Nancy Tapia: That’s one of the things I wanted to ask you, because you also have several scenes where you have this character carrying on conversations while in the comfort of nudity. What do you think was the message or the delivery for that?

Eva Husson: Oh, I think it’s about intimacy. It’s about the fact that nudity is not necessarily about the male gaze, and the kinkiness, the centrality to the sexuality side of things. It’s part of the process and sexuality is part of intimacy, but that’s what it is. It’s part of intimacy and it’s part of what we are as human beings. I think if you think back on your own life, the ability that one has to be naked with somebody and talk about very intimate stuff as a testament to the depth of the relationship. I think that’s something that a lot of men and women experience in real life, but rarely see portrayed on screen.

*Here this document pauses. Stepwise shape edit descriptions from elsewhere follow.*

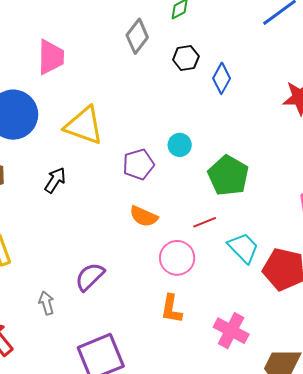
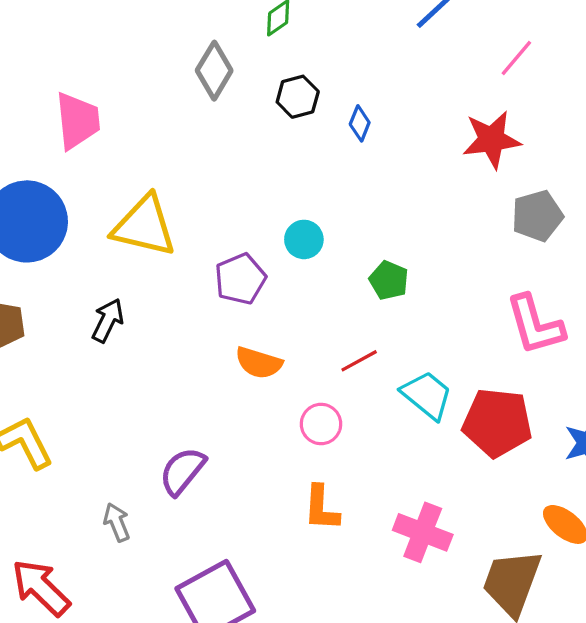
blue diamond: (222, 78) -> (360, 123), size x0.7
green pentagon: (228, 176) -> (389, 280), size x0.6
pink circle: (177, 258) -> (321, 424), size x0.7

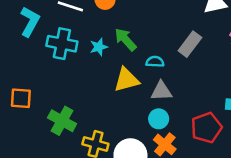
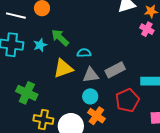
gray rectangle: (190, 44) -> (115, 70), moved, turned 30
green cross: (62, 121) -> (27, 93), moved

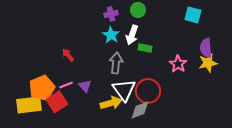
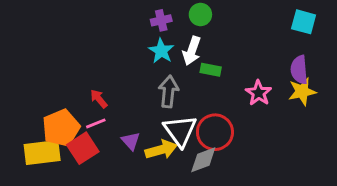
cyan square: (193, 15) -> (304, 22), moved
red arrow: (68, 55) -> (99, 99), moved
purple triangle: (85, 86) -> (131, 141), moved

 I think the representation that we have of nudity is extremely affected by the heightened version of the male gaze. By that pornography and the rape culture, and all those scenes in films where women barely want, but at the end of the day then no means yes. Which I think has done a lot of damage to people’s real lives. So yeah, I think it’s very healthy to explore that representation of nudity.

MOTHERING SUNDAY
Eva Husson (Director) and Colin Firth on the set of MOTHERING SUNDAY.

Nancy Tapia: Very classy by the way, very well done. Being a director would you say you’re an occupational observer of life?

Eva Husson: I guess so. I guess it’s definitely something that has helped me find my place in society. It’s just one of the things where a little bit like Jane (Odessa Young) in the film. I have to find a prison, like an angle to relate to real life, otherwise maybe it would be just too intense or it’d be too many stimuli for me. And that way I can sort of make sense of chaos and order it and sort of convey it to other people, which is exactly what a film is. 

A film is like a miracle. When you think of it, it’s thousands and thousands of hours coming from a lot of people just gathering towards that one goal, which is the final film. Even though we discourse right now, it’s just crazy. It’s a lot of people behind the screens, just getting together to talk about that. And that’s part of what the film is also. It’s quite a play field to be able to have a character who does exactly what you do as you are telling the story of that character. It’s very meta in a way, but it’s very interesting.

MOTHERING SUNDAY.
Odessa Young as Jane Fairchild, Colin Firth as Mr Godfrey Niven in MOTHERING SUNDAY.

Nancy Tapia: I’m wondering who actually had to do casting, because it’s an unbelievable cast.

Eva Husson: Well, the casting director is called Michael Cochran. Who’s a fantastic casting director. And we’re just sitting down and coming up with names and my role in this moment, it’s just like you should never refrain yourself from just having the widest ideas because you never know, people might say yes [chuckles].The worst that can happen is people saying, no, that’s literally the worst that can happen. Even if they say yes and they replace later on, it doesn’t matter. There’s just something quite powerful in this process that was very enjoyable.

Nancy Tapia: When it came to Jane, what were you looking for in particular?

Eva Husson: I was looking at something that I see a lot in real life and I rarely see portraying on the screen at least, it has been rare historically. It’s a female character that’s very centered, not neurotic, not overly emotional, but just sure of her own emotions, vulnerable, but also capable of being strong. You rarely see that balance. A lot of times when we are just all over the place or neurotic or too much, or people resent them. I just love the fact that she’s rough, but she’s embraced by people around her. I think that’s also an experience that we have in life, just people embracing us. I certainly feel that I belong to that category of women that just try to not deny themselves both ends of the spectrum. And I barely see them represented on screen. I think it’s important.

MOTHERING SUNDAY
Odessa Young as Jane Fairchild in MOTHERING SUNDAY.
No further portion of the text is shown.